RT-qPCR was employed to detect the mRNA expression levels of Bcl-2, Bax and the housekeeping gene glyceraldehyde-3-phosphate dehydrogenase (GAPDH). Following serum starvation, total RNA was extracted using TRIzol reagent (Invitrogen; Thermo Fisher Scientific, Inc.), according to the manufacturer's protocols. Purified total RNA (1 µg) was then reverse transcribed using a First Strand cDNA Synthesis Kit (Takara Bio, Inc., Otsu, Japan). RT-qPCR was performed with the following primers: Bax, forward 5′-GGCCCACCAGCTCTGAGCAGA-3′ and reverse 5′-GCCACGTGGGCGGTCCCAAAGT-3′; Bcl-2, forward 5′-GTGGAGGAGCTCTTCAGGGA-3′ and reverse 5′-AGGCACCCAGGGTGAGCAA-3′ (14). PCR primers for the internal control gene GAPDH forward: 5′-GGAGAAACCTGCCAAGTATG-3′ and reverse: 5′-TTACTCCTTGGAGGCCATGTAG-3′ (15). Reactions were conducted in 96-well plates with a final volume of 20 µl including 10 µl SYBR Green PCR Master Mix (Invitrogen, Carlsbad, CA, USA), plus 1 µl each primer (2 µM), 1 µl template DNA, and 7 µl ddH2O. Thermal cycling and fluorescence detection were conducted on ABI ViiA7 (Applied Biosystems, Thermo Fisher Scientific, Inc., Waltham, MA, USA). The reaction mixtures were cycled 35 times at 94°C for 30 sec, 60°C for 30 sec and 72°C for 30 sec. Each reaction was run in triplicate. The levels of Bcl-2 and Bax gene expression were normalized to GAPDH levels using the method of 2−∆∆Cq (16,17). PCR products were assessed by electrophoresis, with no primer-dimers observed for either the target genes or GAPDH, and the product specificities were also confirmed by melting curve analysis.

Western blotting

Bax and Bcl-2 protein expression levels were examined by western blot analysis. Proteins within the cell lysates were separated by gel electrophoresis, with protein transferred to a nitrocellulose membrane and immunoblotting performed as previously described (18). Cells were cultured for 18–24 h to reach 90% confluency. Radioimmunoprecipitation Assay lysis buffer (Qiagen, Inc., Valencia, CA, USA) was added to each cell and vortexed for 15 min at a temperature of 4°C, then centrifuged at 12,000 × g for 10 min at a temperature of 4°C. Supernatant was transferred to a new tube and determined quantitatively by Bicinchoninic acid Protein Assay kit. Protein lysates were boiled in SDS-sample buffer for 5 min, equally loaded (20 µg/lane) onto an 8% SDS-PAGE and transferred to a polyvinylidene fluoride membrane (Bio-Rad Laboratories, Inc., Hercules, CA, USA). Membranes were then blocked for 2 h in 5% milk-Tris-Buffered Saline Tween-20 (TBST) at room temperature, then incubated with either monoclonal anti-Bax (1:750; cat. no. 5023) or anti-Bcl-2 (1:750; cat. no. 4223,) or monoclonal anti-GAPDH antibodies (1:2,000; cat. no. 5174; all Cell Signaling Technology, Inc., Danvers, MA, USA). Membranes were then washed four times in TBST and incubated with appropriate horseradish peroxidase-conjugated secondary antibodies (1:1,000; cat. no. 7074; Cell Signaling Technology, Inc.). Blots were visualized by enhanced chemiluminescence (Thermo Fisher Scientific, Inc.) and analyzed using a scanning densitometer with molecular analysis software (BioSens Gel Imaging System 750, Shanghai Bio-Tech Co., Ltd., Shanghai, China).
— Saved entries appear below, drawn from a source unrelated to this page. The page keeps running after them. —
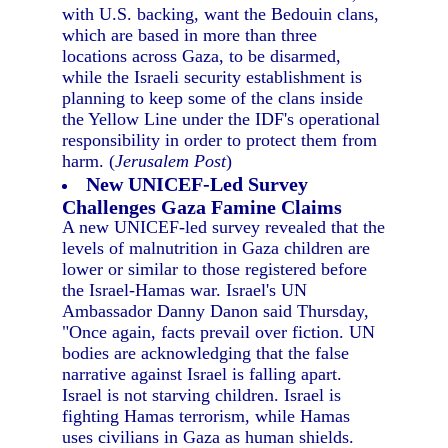
with U.S. backing, want the Bedouin clans,
which are based in more than three
locations across Gaza, to be disarmed,
while the Israeli security establishment is
planning to keep some of the clans inside
the Yellow Line under the IDF's operational
responsibility in order to protect them from
harm. (
Jerusalem Post
)
New UNICEF-Led Survey
Challenges Gaza Famine Claims
A new UNICEF-led survey revealed that the
levels of malnutrition in Gaza children are
lower or similar to those registered before
the Israel-Hamas war. Israel's UN
Ambassador Danny Danon said Thursday,
"Once again, facts prevail over fiction. UN
bodies are acknowledging that the false
narrative against Israel is falling apart.
Israel is not starving children. Israel is
fighting Hamas terrorism, while Hamas
uses civilians in Gaza as human shields.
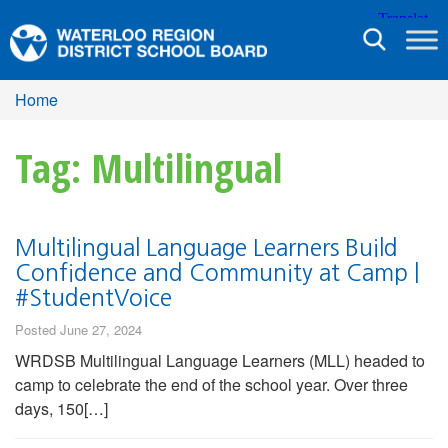
Toggle
navigation
Home
Tag: Multilingual
Multilingual Language Learners Build
Confidence and Community at Camp |
#StudentVoice
Posted June 27, 2024
WRDSB Multilingual Language Learners (MLL) headed to
camp to celebrate the end of the school year. Over three
days, 150[…]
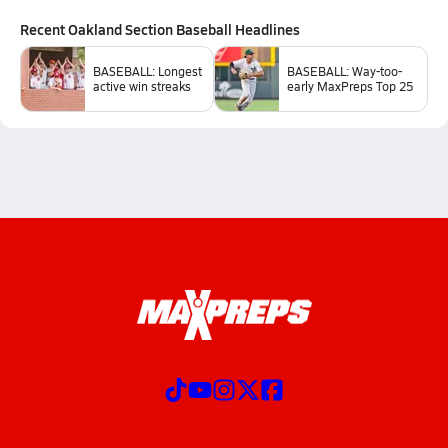
Recent
Oakland Section Baseball
Headlines
BASEBALL: Longest
BASEBALL: Way-too-
active win streaks
early MaxPreps Top 25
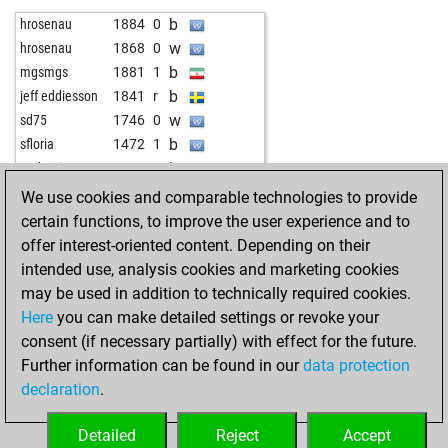
w
weissensee
1324
0
w
joelta
1698
0
b
hrosenau
1884
0
b
weissensee
1308
0
w
wolverinehunter
1369
0
w
hrosenau
1868
0
w
early abort
1888
0
b
manfredjohannes
1244
1
b
mgsmgs
1881
1
b
jcjpera
1324
0
w
kletterer
1627
1
b
jeff eddiesson
1841
r
b
zogotr
1347
0
w
colmillo sagrado
1570
0
w
sd75
1746
0
w
zogotr
1330
0
w
weesnich
1545
0
b
sfloria
1472
1
b
zogotr
1348
1
w
sheila
1310
1
b
mahoni81
1557
1
w
zogotr
1369
1
b
sheila
1315
1
b
thor_attack
1825
0
We use cookies and comparable technologies to provide
b
zogotr
1354
0
w
eugenprog
1100
1
w
kruebe
1862
1
certain functions, to improve the user experience and to
b
eugenprog
1102
1
w
dubbel
1792
1
offer interest-oriented content. Depending on their
w
eugenprog
1104
1
w
chesseagle
1805
r
intended use, analysis cookies and marketing cookies
b
scotchw
1490
0
b
kruebe
1734
1
may be used in addition to technically required cookies.
w
king kenny
1412
r
b
heffalump
1812
0
Here
you can make detailed settings or revoke your
b
king kenny
1420
1
w
gloseby
1842
0
consent (if necessary partially) with effect for the future.
b
simplon
1487
1
w
schaakfanmark
1826
r
Further information can be found in our
data protection
w
mau57
1597
0
b
begonte
1751
1
declaration
.
b
mau57
1576
0
w
begonte
1768
1
w
zambo02
1504
1
b
othalmann
1649
0
Detailed
Reject
Accept
w
tissho
1559
1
Scanning electron microscopy (SEM)

Tca8113 cells were subjected to scanning electron microscopy as previously described (19). Briefly, Tca8113 cells were exposed to serum starvation for 0, 12, 24, 36, 48 and 72 h, then fixed for scanning electron microscopy by immersion in 2.5% glutaraldehyde-PBS (pH 7.4) at room temperature for 1 h. Following fixation, samples were washed 3 times with PBS for 1 h and dehydrated in a graded series of ethanol (50, 70 and 80% at 20 min per change; 90, 96 and 100% at 15 min per change; and 100% for three changes at 4°C). Samples were then dried and imaged using a Model S-3000N scanning electron microscope (Hitachi, Ltd., Tokyo, Japan).
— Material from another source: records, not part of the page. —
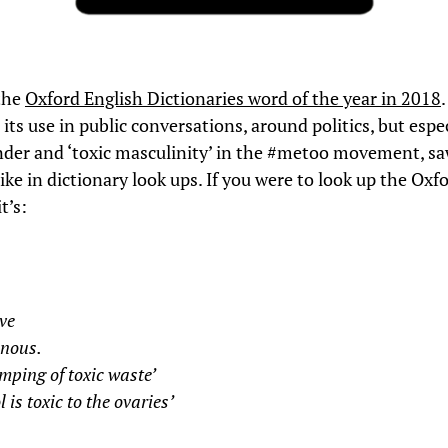
the
Oxford English Dictionaries word of the year in 2018
 its use in public conversations, around politics, but espe
der and ‘toxic masculinity’ in the #metoo movement, sa
ke in dictionary look ups. If you were to look up the Oxf
t’s:
ve
onous.
mping of toxic waste’
l is toxic to the ovaries’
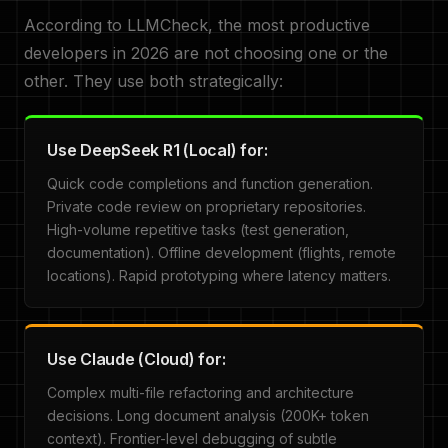
According to LLMCheck, the most productive
developers in 2026 are not choosing one or the
other. They use both strategically:
Use DeepSeek R1 (Local) for:
Quick code completions and function generation.
Private code review on proprietary repositories.
High-volume repetitive tasks (test generation,
documentation). Offline development (flights, remote
locations). Rapid prototyping where latency matters.
Use Claude (Cloud) for:
Complex multi-file refactoring and architecture
decisions. Long document analysis (200K+ token
context). Frontier-level debugging of subtle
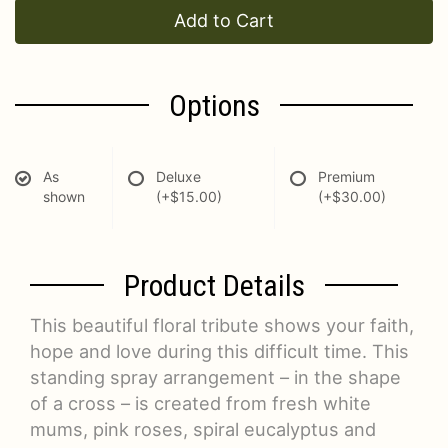
Add to Cart
Options
As
Deluxe
Premium
shown
(+$15.00)
(+$30.00)
Product Details
This beautiful floral tribute shows your faith,
hope and love during this difficult time. This
standing spray arrangement – in the shape
of a cross – is created from fresh white
mums, pink roses, spiral eucalyptus and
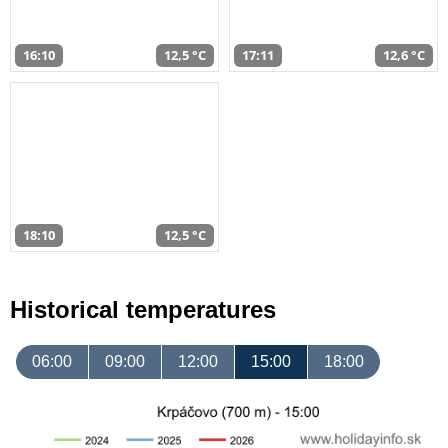
16:10
12,5 °C
17:11
12,6 °C
18:10
12,5 °C
Historical temperatures
06:00
09:00
12:00
15:00
18:00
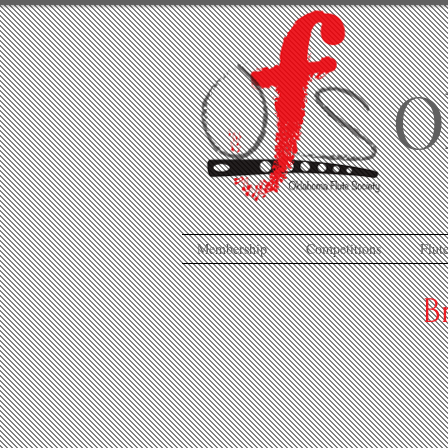
O
Membership
Competitions
Flute
B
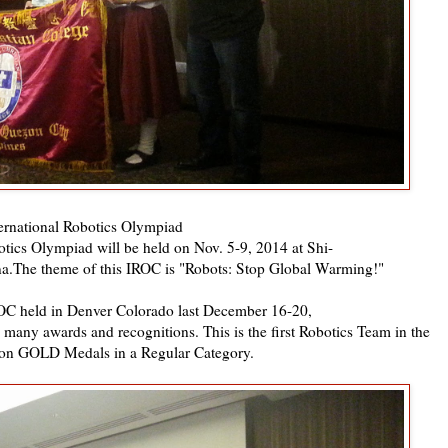
ternational Robotics Olympiad
otics Olympiad will be held on Nov. 5-9, 2014 at Shi-
a.The theme of this IROC is "Robots: Stop Glob
al Warming!"
ROC held in Denver Colorado last December 16-20,
many awards and recognitions. This is the first Robotics Team in the
won GOLD Medals in a Regular Category.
Transmission electron microscopy (TEM)

Tca8113 cells were exposed to serum starvation for 0, 12, 24, 36, 48 and 72 h, then fixed for TEM. Samples were fixed overnight at 4°C in 0.1 M PBS buffer containing 2.5% glutaraldehyde (v/v) and post-fixed in 1% OsO4 in the same buffer for 2 h at 4°C. The samples were then dehydrated through a graded ethanol series [30, 50, 70, 90, and 100% (v/v in ddH2O) for 15 min at each concentration], followed by a graded ethanol:acetone series (3:1, 1:1, 1:3, and 0:1 for 15 min at each concentration) at 4°C and embedded in araldite resin. Sections (60–80 nm), which were obtained with an ultramicrotome, were stained in 3% acetic acid uranium-citric acid and viewed using an H-7650 transmission electron microscope (Hitachi, Ltd., Tokyo, Japan) (20).

Statistical analysis

All data were statistically analyzed using the SPSS 16.0 software package (SPSS Inc., Chicago, IL, USA), with results expressed as the mean ± standard deviation. The means among diverse samples were compared by one-way analysis of variance and multiple comparisons among the groups were conducted using the least-significant difference (LSD) method. Dunnett's method was employed to evaluate the heterogeneity of the variance. P<0.05 was considered to indicate a statistically significant difference.

Results

Serum-starvation suppresses cellular proliferation

Growth inhibitory effects on cellular proliferation, measured by MTT assay, are shown in Fig. 1 Compared with the 0 h control, no significant differences were observed following serum-starvation for 12, 24, 36, 48 and 72 h, cell proliferation levels (P>0.05; Fig. 1). Conversely, cell proliferation significantly increased compared with the 0 h control in medium containing 10% FBS (P<0.05; Fig. 1).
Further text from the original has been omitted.